Information shown:
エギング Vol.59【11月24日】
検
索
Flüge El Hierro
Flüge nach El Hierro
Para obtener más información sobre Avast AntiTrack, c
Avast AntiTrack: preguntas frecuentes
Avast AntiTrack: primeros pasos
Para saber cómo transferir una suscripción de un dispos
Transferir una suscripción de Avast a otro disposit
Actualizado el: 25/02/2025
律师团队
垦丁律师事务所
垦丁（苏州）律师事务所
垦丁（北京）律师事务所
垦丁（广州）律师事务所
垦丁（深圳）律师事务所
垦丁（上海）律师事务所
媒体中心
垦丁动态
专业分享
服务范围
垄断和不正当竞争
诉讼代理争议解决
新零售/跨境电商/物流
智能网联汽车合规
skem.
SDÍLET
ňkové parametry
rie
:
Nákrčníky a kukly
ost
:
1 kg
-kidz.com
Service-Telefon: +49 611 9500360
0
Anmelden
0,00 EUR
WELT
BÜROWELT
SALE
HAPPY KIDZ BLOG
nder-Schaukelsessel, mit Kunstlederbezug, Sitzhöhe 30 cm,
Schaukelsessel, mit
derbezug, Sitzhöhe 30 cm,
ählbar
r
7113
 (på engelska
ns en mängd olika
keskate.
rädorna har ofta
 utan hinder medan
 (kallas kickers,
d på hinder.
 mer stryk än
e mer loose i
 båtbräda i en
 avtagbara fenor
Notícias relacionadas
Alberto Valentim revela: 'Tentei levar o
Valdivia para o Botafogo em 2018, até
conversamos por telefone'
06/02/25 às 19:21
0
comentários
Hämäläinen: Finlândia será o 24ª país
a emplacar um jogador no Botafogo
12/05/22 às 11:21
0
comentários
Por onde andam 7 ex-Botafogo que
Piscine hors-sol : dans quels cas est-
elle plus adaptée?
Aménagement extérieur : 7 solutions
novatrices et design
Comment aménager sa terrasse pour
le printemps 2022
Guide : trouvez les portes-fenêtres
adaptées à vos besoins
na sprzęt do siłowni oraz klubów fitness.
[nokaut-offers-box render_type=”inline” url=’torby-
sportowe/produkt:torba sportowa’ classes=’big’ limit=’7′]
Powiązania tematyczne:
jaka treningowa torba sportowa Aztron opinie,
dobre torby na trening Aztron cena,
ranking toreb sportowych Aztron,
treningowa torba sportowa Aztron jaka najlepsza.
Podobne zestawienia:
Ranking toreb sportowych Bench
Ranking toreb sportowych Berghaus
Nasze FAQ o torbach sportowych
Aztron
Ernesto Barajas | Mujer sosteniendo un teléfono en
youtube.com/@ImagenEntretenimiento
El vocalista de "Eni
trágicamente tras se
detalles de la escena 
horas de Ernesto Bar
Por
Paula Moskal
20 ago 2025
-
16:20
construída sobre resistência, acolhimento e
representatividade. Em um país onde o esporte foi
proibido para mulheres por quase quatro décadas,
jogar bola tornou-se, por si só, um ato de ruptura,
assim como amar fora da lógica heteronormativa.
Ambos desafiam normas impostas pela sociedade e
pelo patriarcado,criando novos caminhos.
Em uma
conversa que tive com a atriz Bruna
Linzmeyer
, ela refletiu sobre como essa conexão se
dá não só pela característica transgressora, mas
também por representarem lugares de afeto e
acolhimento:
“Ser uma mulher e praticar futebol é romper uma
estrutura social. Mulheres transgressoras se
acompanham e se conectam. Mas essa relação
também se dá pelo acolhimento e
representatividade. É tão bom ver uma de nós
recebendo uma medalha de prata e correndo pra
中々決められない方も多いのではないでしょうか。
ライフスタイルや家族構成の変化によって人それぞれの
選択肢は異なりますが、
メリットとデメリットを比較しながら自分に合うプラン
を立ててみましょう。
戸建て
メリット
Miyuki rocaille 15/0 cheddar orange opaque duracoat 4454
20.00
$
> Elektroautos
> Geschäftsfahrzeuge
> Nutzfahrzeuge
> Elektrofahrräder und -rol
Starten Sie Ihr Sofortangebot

==

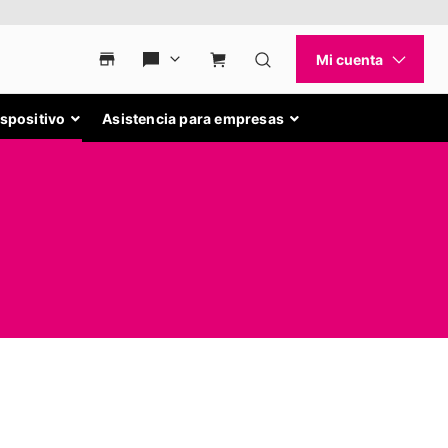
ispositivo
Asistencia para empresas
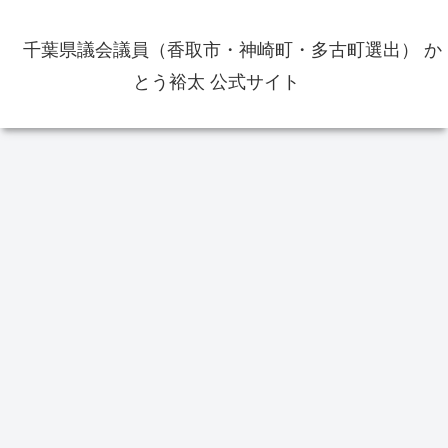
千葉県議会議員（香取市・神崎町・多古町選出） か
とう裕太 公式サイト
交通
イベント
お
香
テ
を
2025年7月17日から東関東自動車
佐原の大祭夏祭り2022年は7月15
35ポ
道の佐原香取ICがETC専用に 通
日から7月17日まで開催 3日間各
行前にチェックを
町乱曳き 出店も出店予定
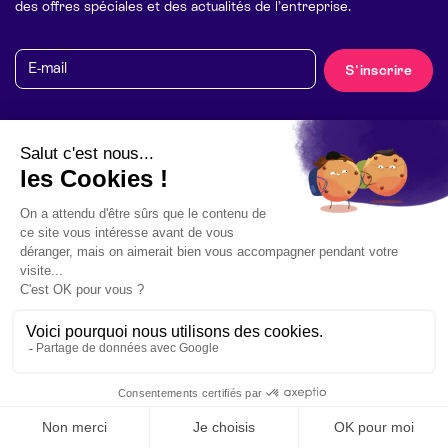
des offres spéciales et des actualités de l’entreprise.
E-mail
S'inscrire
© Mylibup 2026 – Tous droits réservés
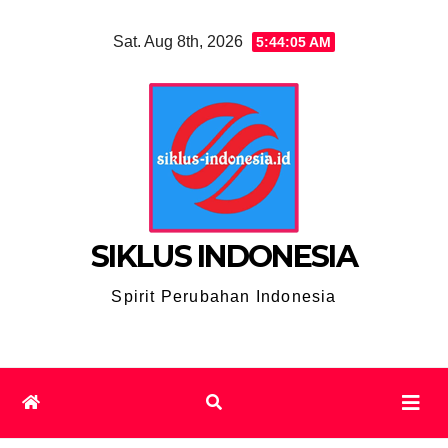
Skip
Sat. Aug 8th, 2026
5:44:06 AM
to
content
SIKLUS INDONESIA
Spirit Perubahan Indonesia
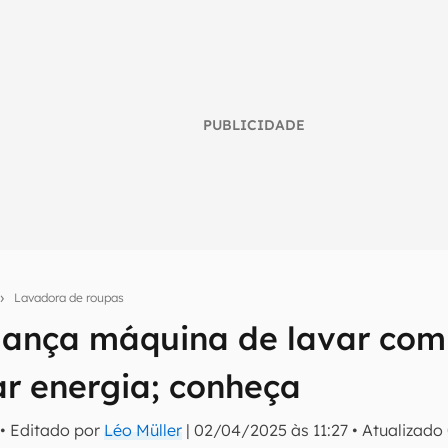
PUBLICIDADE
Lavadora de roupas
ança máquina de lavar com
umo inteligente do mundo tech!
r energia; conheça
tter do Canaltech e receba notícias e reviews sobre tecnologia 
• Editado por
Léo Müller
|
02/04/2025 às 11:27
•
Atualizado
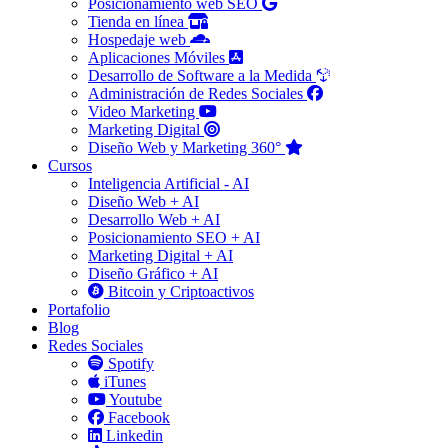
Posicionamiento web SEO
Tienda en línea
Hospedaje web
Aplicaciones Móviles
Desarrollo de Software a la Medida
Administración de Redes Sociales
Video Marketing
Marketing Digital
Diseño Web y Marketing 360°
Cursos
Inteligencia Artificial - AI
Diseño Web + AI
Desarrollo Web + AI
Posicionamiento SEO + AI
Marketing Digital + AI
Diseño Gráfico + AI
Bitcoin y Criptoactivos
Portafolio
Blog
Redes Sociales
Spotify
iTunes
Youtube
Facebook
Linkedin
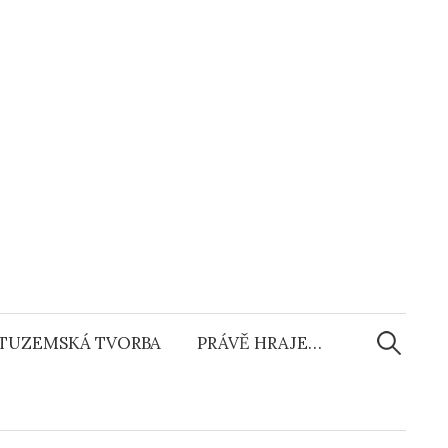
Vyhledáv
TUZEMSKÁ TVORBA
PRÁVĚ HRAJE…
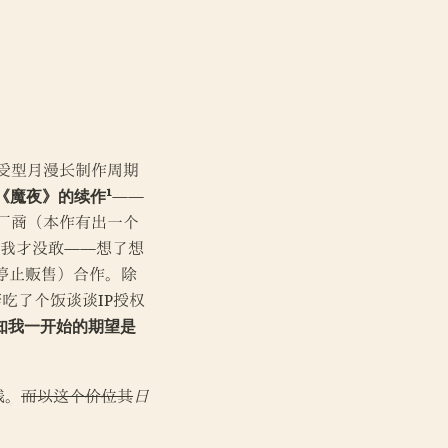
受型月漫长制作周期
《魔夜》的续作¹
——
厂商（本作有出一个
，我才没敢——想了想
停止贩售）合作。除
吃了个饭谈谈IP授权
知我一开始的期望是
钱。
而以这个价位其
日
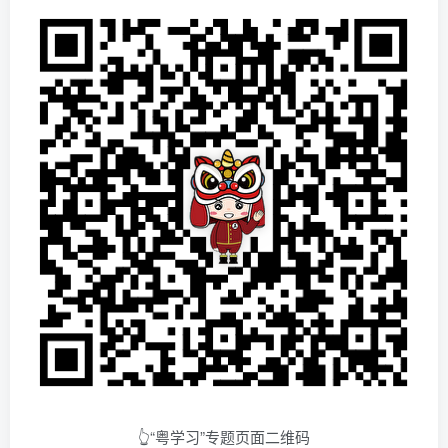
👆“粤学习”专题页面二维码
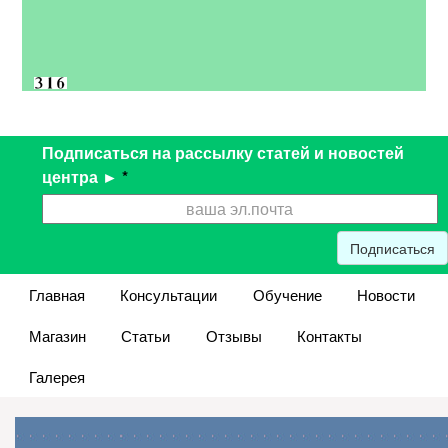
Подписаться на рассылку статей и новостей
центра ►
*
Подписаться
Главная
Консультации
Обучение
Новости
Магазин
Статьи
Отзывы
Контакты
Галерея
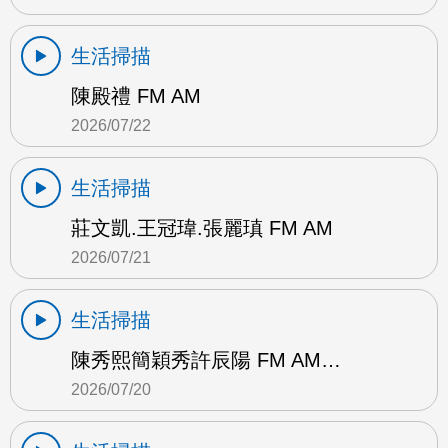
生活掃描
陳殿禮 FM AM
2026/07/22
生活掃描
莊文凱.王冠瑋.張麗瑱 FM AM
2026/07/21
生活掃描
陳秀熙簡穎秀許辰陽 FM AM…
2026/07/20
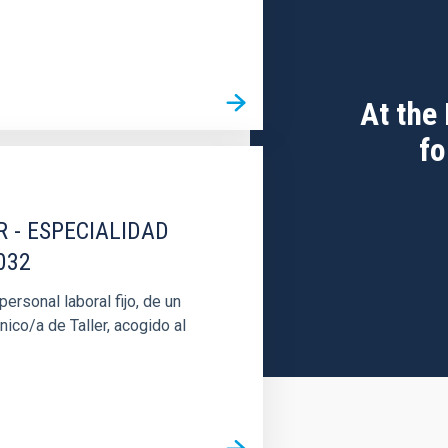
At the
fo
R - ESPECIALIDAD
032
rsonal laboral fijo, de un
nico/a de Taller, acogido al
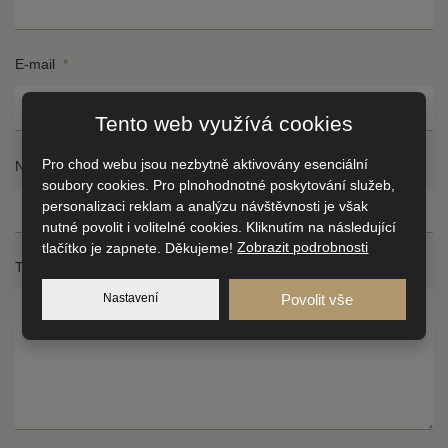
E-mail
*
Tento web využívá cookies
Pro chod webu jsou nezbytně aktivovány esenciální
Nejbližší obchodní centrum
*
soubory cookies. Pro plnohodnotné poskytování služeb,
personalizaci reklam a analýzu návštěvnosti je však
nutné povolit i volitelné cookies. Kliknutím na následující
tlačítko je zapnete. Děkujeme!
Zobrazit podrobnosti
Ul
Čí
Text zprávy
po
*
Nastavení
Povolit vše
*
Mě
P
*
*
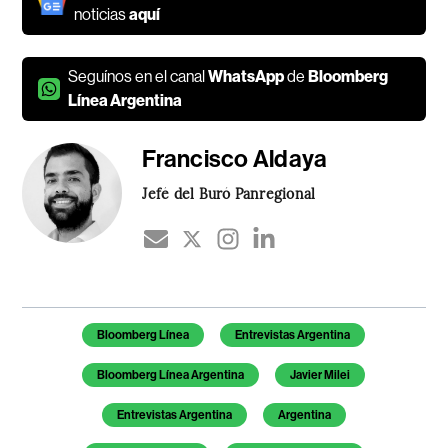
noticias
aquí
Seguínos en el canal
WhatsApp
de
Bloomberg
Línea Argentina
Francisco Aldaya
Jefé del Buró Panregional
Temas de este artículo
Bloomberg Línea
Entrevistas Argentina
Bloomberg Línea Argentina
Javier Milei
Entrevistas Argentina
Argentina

...

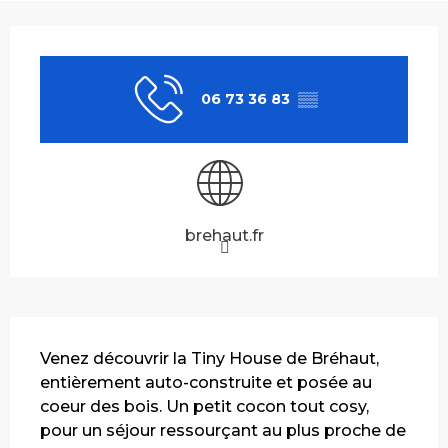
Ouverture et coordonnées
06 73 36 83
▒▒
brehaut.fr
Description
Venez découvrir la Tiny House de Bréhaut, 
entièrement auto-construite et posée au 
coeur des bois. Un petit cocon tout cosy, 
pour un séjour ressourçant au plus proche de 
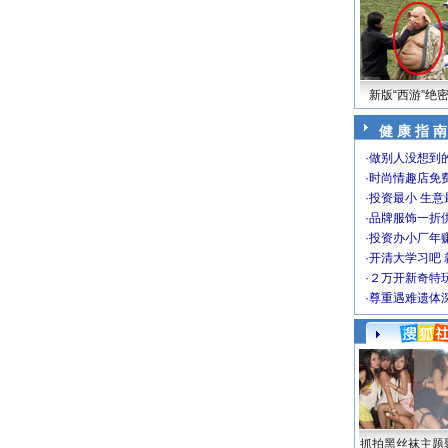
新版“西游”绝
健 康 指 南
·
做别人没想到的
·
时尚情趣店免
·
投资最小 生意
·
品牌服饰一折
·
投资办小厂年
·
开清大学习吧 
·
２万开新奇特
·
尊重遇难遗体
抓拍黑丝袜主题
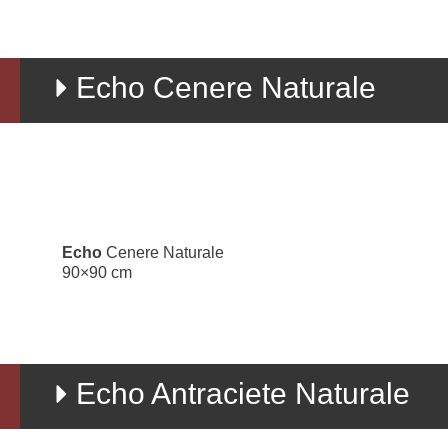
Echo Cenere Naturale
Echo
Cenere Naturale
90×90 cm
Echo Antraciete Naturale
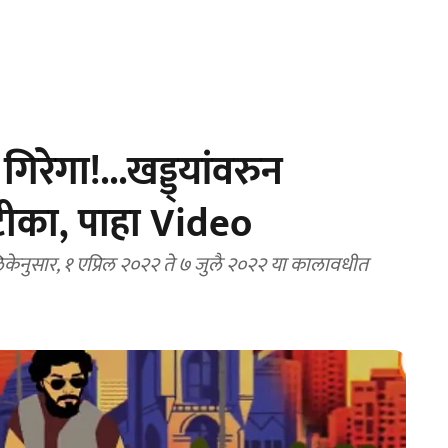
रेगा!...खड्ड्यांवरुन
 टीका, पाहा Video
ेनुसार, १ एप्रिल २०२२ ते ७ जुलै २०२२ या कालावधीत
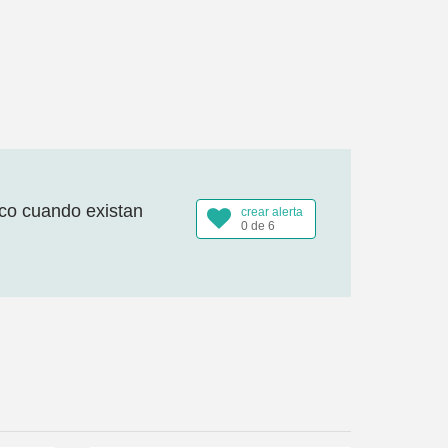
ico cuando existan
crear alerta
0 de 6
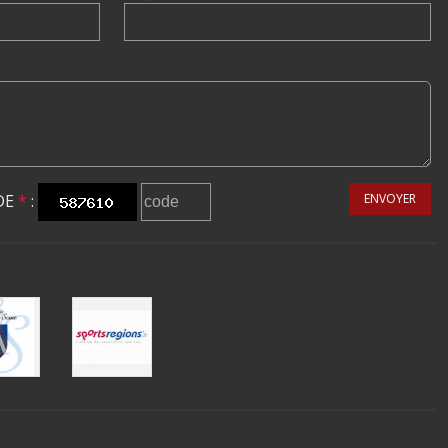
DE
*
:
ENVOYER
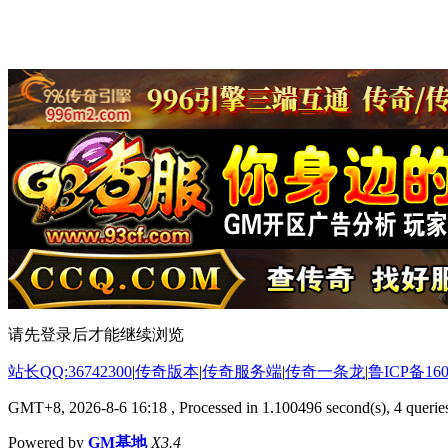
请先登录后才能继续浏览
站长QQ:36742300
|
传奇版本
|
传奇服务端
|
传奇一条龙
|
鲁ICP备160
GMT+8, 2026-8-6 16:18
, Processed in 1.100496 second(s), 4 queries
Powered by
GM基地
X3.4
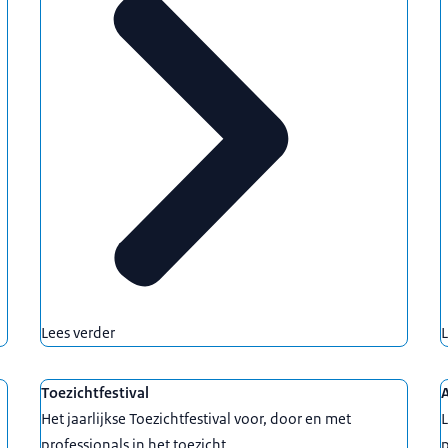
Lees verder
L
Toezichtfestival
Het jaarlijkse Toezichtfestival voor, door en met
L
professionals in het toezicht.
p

Exercise details: A clean copy is needed of the lines in the listing above from the one with "R - ESPECIALIDAD" through the one with "personalizaci reklam a", exact in every word and free of pictures.

Result for this exercise:
R - ESPECIALIDAD
032
rsonal laboral fijo, de un
nico/a de Taller, acogido al
E-mail
*
Tento web využívá cookies
Pro chod webu jsou nezbytně aktivovány esenciální
Nejbližší obchodní centrum
*
soubory cookies. Pro plnohodnotné poskytování služeb,
personalizaci reklam a analýzu návštěvnosti je však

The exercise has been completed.